La primera parte del proyecto es la acumulación
y triturado de comida chatarra producida industrialmente en contenedores
transparentes, de vidrio. Hago una selección de qué entra al contenedor y en
qué orden en base a los colores y formas de la comida (que siempre es
chatarra), buscando una especie de "composición pictórica" en los
contenedores.
De esta primera parte del proceso salen
las primeras piezas objetuales, los contenedores (peceras) de comida chatarra
que dejo a descomponer. Éstos se llaman
"Sociedades artificiales" (tentativo). Los próximos serán dos,
uno de comida chatarra como los anteriores y otro con las envolturas y basura
generada de todo lo que entró en el primero, siguiendo el mismo proceso de
llenado. La idea es presentar los dos contenedores juntos para evidenciar el
uso de productos chatarra de producción industrial/masiva, anteponiendo la
"ficción" de las envolturas con la "realidad" de la comida
en descomposición. Estas piezas objetuales buscan generar una metáfora entre la
comida chatarra en descomposición con el estado de nuestra sociedad actual,
ambas cubiertas por bonitas envolturas de medios masivos que apoyan un ideal de
"progreso".
Tras esta primera fase, sigue el
registrar la evolución del contenedor, es decir de la descomposición de la
comida mediante fotografías. De éstas fotografías, tomadas en estudio y con
debida iluminación, hago una selección y surgen las piezas fotográficas
llamadas "Paisajes Descompuestos", las cuales son los registros de
los contenedores potenciadas como fotografías de gran formato (1 x 1.5 m.

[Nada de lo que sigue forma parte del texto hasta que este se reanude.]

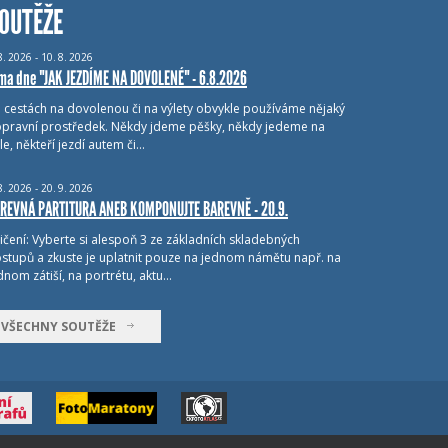
OUTĚŽE
8.
2026 - 10.
8.
2026
ma dne "JAK JEZDÍME NA DOVOLENÉ" - 6.8.2026
i cestách na dovolenou či na výlety obvykle používáme nějaký
pravní prostředek. Někdy jdeme pěšky, někdy jedeme na
le, někteří jezdí autem či…
8.
2026 - 20.
9.
2026
REVNÁ PARTITURA ANEB KOMPONUJTE BAREVNĚ - 20.9.
ičení: Vyberte si alespoň 3 ze základních skladebných
stupů a zkuste je uplatnit pouze na jednom námětu např. na
dnom zátiší, na portrétu, aktu…
VŠECHNY SOUTĚŽE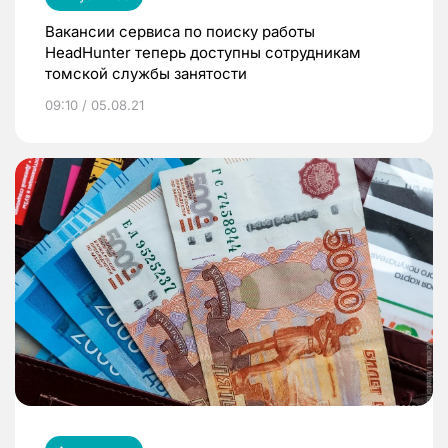
Вакансии сервиса по поиску работы
HeadHunter теперь доступны сотрудникам
томской службы занятости
09:10 / 05.08.21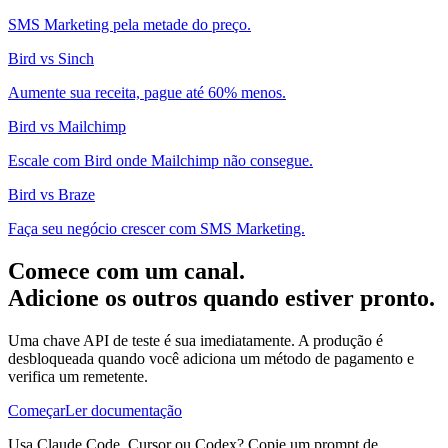
SMS Marketing pela metade do preço.
Bird vs Sinch
Aumente sua receita, pague até 60% menos.
Bird vs Mailchimp
Escale com Bird onde Mailchimp não consegue.
Bird vs Braze
Faça seu negócio crescer com SMS Marketing.
Comece com um canal.
Adicione os outros quando estiver pronto.
Uma chave API de teste é sua imediatamente. A produção é
desbloqueada quando você adiciona um método de pagamento e
verifica um remetente.
Começar
Ler documentação
Usa Claude Code, Cursor ou Codex? Copie um prompt de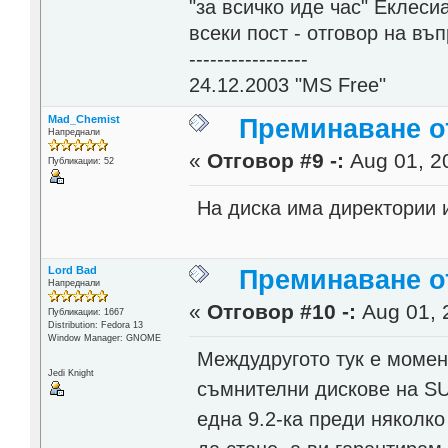
"за всичко иде час" Еклесиа
всеки пост - отговор на въ
-----------------
24.12.2003 "MS Free"
Mad_Chemist
Преминаване от
Напреднали
«
Отговор #9 -:
Aug 01, 20
Публикации: 52
На диска има директории 
Lord Bad
Преминаване от
Напреднали
«
Отговор #10 -:
Aug 01, 
Публикации: 1667
Distribution: Fedora 13
Window Manager: GNOME
Междудругото тук е момен
Jedi Knight
съмнителни дискове на SU
една 9.2-ка преди няколко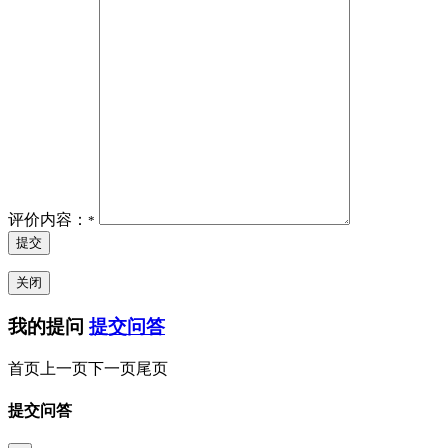
评价内容：
*
提交
关闭
我的提问
提交问答
首页
上一页
下一页
尾页
提交问答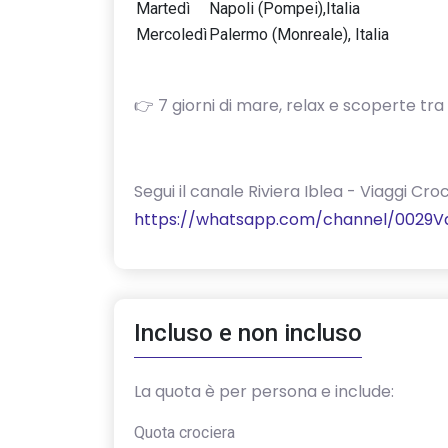
Martedì
Napoli (Pompei),Italia
Mercoledì
Palermo (Monreale), Italia
👉 7 giorni di mare, relax e scoperte tra 
‎Segui il canale Riviera Iblea - Viaggi 
https://whatsapp.com/channel/0029V
Incluso e non incluso
La quota è per persona e include:
Quota crociera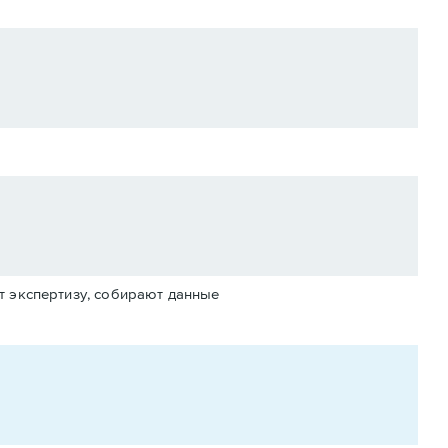
т экспертизу, собирают данные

aprox.) que pretenden emular paisajes pictóricos, engañando al espectador, que
en un primer momento puede sentirse atraído por los colores y formas, hasta que
se da cuenta de que hay moscas y gusanos en tan "bonito" paisaje.
Esto como referencia a la manipulación de la realidad presentada por los medios
masivos (publicidad, televisión, radio, cine, etc.), llevada a cabo con las
mismas herramientas que yo uso para esto, es decir edición de imagen, selección
de la misma, etc. Principalmente dirigidos
los medios publicitarios, en este caso.
A partir de esta segunda fase, uso las
fotografías de "Paisajes Descompuestos" para inspirarme en sus formas
y colores para hacer una interpretación pictórica de ésta descomposición,
generando los que llamo "Paisajes Descompuestos" pictóricos, las
cuales son pinturas expresionistas que pretenden un "paisaje
pseudoabstracto" o un "expresionismo abstracto
pseudopaisajístico", con una gran importancia en el aspecto matérico de la
pintura para emular las texturas y sensaciones de las "Sociedades
Artificiales" y los "Paisajes Descompuestos" (foto). En éstas
pinturas, ésta parte "matérica" implica experimentación técnica de
los materiales usados, además de la pintura y la forma en que ésta es aplicada
y las posibilidades que aún tiene en esto como lenguaje artístico
contemporáneo.
La salida objetual final para la
exposición final tiene tres opciones: Los dos contenedores "Sociedades
Artificiales", una fotografía de gran formato de "Paisajes
Descompuestos" (foto) o una pintura de formato medio/grande (1.3 x 1.3 m.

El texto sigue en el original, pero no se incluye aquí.